§ **DATASET EXTRACT**:
+-------+

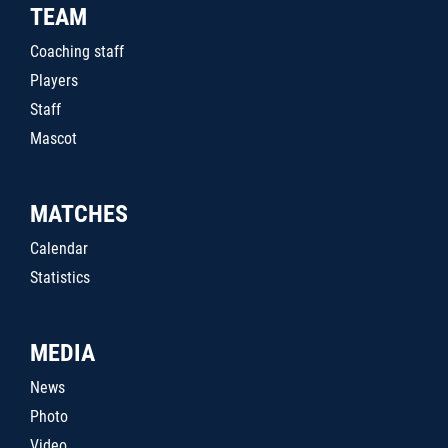
TEAM
Coaching staff
Players
Staff
Mascot
MATCHES
Calendar
Statistics
MEDIA
News
Photo
Video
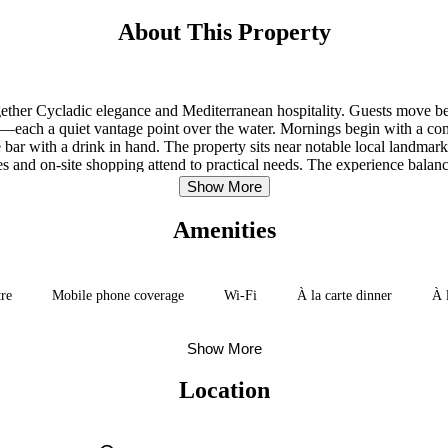
About This Property
 together Cycladic elegance and Mediterranean hospitality. Guests move 
os—each a quiet vantage point over the water. Mornings begin with a co
he bar with a drink in hand. The property sits near notable local landma
es and on-site shopping attend to practical needs. The experience balance
Show More
Amenities
tre
Mobile phone coverage
Wi-Fi
À la carte dinner
À 
Show More
Location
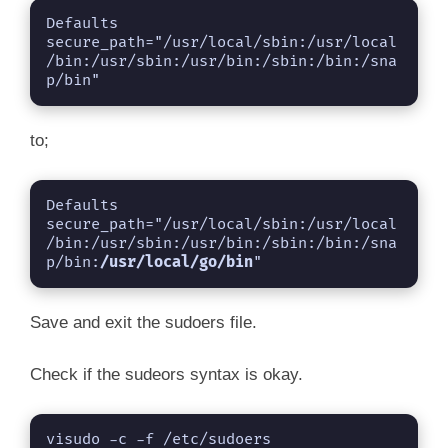
Defaults        
secure_path="/usr/local/sbin:/usr/local
/bin:/usr/sbin:/usr/bin:/sbin:/bin:/sna
p/bin"
to;
Defaults        
secure_path="/usr/local/sbin:/usr/local
/bin:/usr/sbin:/usr/bin:/sbin:/bin:/sna
p/bin:
/usr/local/go/bin
"
Save and exit the sudoers file.
Check if the sudeors syntax is okay.
visudo -c -f /etc/sudoers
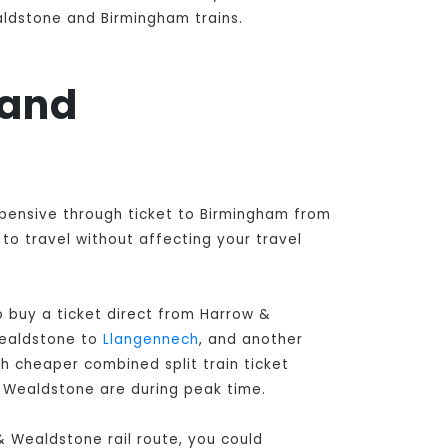
aldstone and Birmingham trains.
 and
xpensive through ticket to Birmingham from
o travel without affecting your travel
 buy a ticket direct from Harrow &
Wealdstone to
Llangennech
, and another
h cheaper combined split train ticket
& Wealdstone are during peak time.
& Wealdstone rail route, you could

+-------+

§ **INSTRUCTIONS FOR THE TASK**: In the listing above, each line with the word "from" is to be copied out.

§ **SOLUTION**:
xpensive through ticket to Birmingham from
 buy a ticket direct from Harrow &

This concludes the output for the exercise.